Here’s why Facebook earns an insignificant Rs.9 per user despite 27% revenue rise in India

According to filings with the Registrar of Companies (ROC), Facebook posted a 27% rise in its revenues in India, which saw an increase from Rs. 97.6 crore to Rs. 123.5 crore during the year ended March 2015. However, the social networking giant earned less than Rs. 9 per user on an average in the country, which is its second largest market outside the United States, where it earned Rs. 630 per user.

The revenue from India is negligible for the California-headquartered firm, which clocked $12.5 billion (nearly Rs 84,000 crore) in global sales and is pushing for a free internet plan in the country to take on search engine firm Google.

Facebook India’s profit after tax (PAT) rose by 33% to Rs. 16 crore during FY15, according to the paper. In spite of having more than 135 million users in India, Facebook has low revenues in the country is due to its heavy spending on digital media on Google.

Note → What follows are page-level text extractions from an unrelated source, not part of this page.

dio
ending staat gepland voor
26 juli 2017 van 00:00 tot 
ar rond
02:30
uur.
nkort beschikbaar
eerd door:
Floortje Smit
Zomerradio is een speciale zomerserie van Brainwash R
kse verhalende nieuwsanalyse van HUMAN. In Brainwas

According to experts, marketers are gradually looking to spread their budget across social media platforms and mobile applications. Facebook is betting on its latest venture, Free Basics, a plan to make parts of internet available for free by convincing local telecom companies to cover data charges. If Reliance Communications and other telecommunication companies are convinced over Free Basics, this could be a game changer for Facebook.

With Free Basics, Facebook is trying to get more people on its platform at zero cost. However, Facebook’s Free Basics has run into regulatory hurdle over net-neutrality.

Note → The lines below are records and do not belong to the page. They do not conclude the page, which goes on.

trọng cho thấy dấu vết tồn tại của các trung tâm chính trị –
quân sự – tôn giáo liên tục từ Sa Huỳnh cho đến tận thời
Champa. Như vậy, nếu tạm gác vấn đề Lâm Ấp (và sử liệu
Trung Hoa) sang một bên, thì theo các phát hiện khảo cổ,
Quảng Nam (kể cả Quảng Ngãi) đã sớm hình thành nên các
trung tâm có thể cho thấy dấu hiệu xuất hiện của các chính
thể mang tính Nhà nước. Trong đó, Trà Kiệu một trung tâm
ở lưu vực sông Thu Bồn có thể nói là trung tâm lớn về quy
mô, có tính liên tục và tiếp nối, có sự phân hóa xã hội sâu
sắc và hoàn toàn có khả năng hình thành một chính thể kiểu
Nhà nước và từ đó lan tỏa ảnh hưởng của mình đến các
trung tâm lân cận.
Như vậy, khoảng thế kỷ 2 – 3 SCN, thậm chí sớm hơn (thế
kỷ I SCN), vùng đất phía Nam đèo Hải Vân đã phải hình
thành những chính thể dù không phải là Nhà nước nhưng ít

The telecom regulator has forced RCom – the only Free Basics distributor here – to put commercial deployment of the service on hold. Free Basics has been slammed by critics in India for being a “walled garden”, which violates the concept of net neutrality, one which guarantees free and non-discriminatory access to the web.

“Facebook is still not as free and kind of a default gateway for internet like Google. With Free Basics, they are trying to get more people on their platform at zero cost, which could work for them very well,” said Karthik Srinivasan, national lead, [email protected], the social media arm of advertising firm Ogilvy & Mather.

He said, “For most marketers, Facebook is one if the best option when they want to do targeting at a micro-level in terms of select locality or user base.”

Facebook is also trying to attract more advertisers by launching other services that can attract more users besides free internet. For example, with the majority of Indians still using 2G connections, the company has come up with a fast-loading, lighter version called Facebook Lite, for which users pay less for data.

In the meantime, New York-based market research company eMarketer claimed that by 2019, when more than a quarter of the ad spend in India will go towards digital, the country will race ahead of many others, including Spain, France, Italy and Brazil, by this metric.